MeToo an der Berliner Volksbühne: Intendant Klaus Dörr tritt zurück

Der Intendant der Berliner Volksbühne, Klaus Dörr, ist zurückgetreten. Zuvor hatte die taz über MeToo-Vorwürfe berichtet. Was wusste Berlins linker Kultursenator?

us Dörr, Intendant der Volksbühne, nimmt an einem Pressetermin teil

Rücktritt nach Vorwürfen mehrerer Frauen: Intendant der Berliner Volksbühne, Klaus Dörr Foto: Jens Kalaene/dpa

BERLIN taz | Der Intendant der Berliner Volksbühne, Klaus Dörr, beendet seine Tätigkeit vorzeitig am 16. März 2021. Zuvor hat die taz über Machtmissbrauch und sexualisierte Grenzüberschreitungen Dörrs gegenüber aktuellen und ehemaligen Mitarbeiterinnen berichtet.

Eine Gruppe von zehn Frauen hatte sich im vergangenen Jahr an Themis, die Vertrauensstelle gegen sexuelle Belästigung und Gewalt, gewandt und dort ihre Erlebnisse mit Dörr dokumentiert. Bei den Vorwürfen ging es unter anderem um intime körperliche Nähe und Berührungen, stierende Blicke und unangemessene SMS. Außerdem wurden Dörr Altersdiskriminierung, Mobbing und ein vergiftetes Betriebsklima zur Last gelegt.
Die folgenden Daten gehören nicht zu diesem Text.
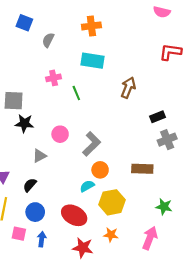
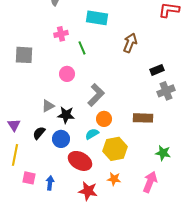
black star: (24, 123) -> (66, 115), moved
pink circle: (60, 134) -> (67, 74), moved
blue circle: (35, 212) -> (61, 139), moved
Eine Beschwerde von Themis ging im Januar 2021 an die Berliner Senatsverwaltung für Kultur, den Arbeitgeber von Klaus Dörr. taz-Recherchen legten nahe, dass Ähnliches auch schon an anderen Theatern passiert sein könnte, etwa am Schauspiel Stuttgart oder am Berliner Maxim-Gorki-Theater, wo Dörr zuvor gearbeitet hatte.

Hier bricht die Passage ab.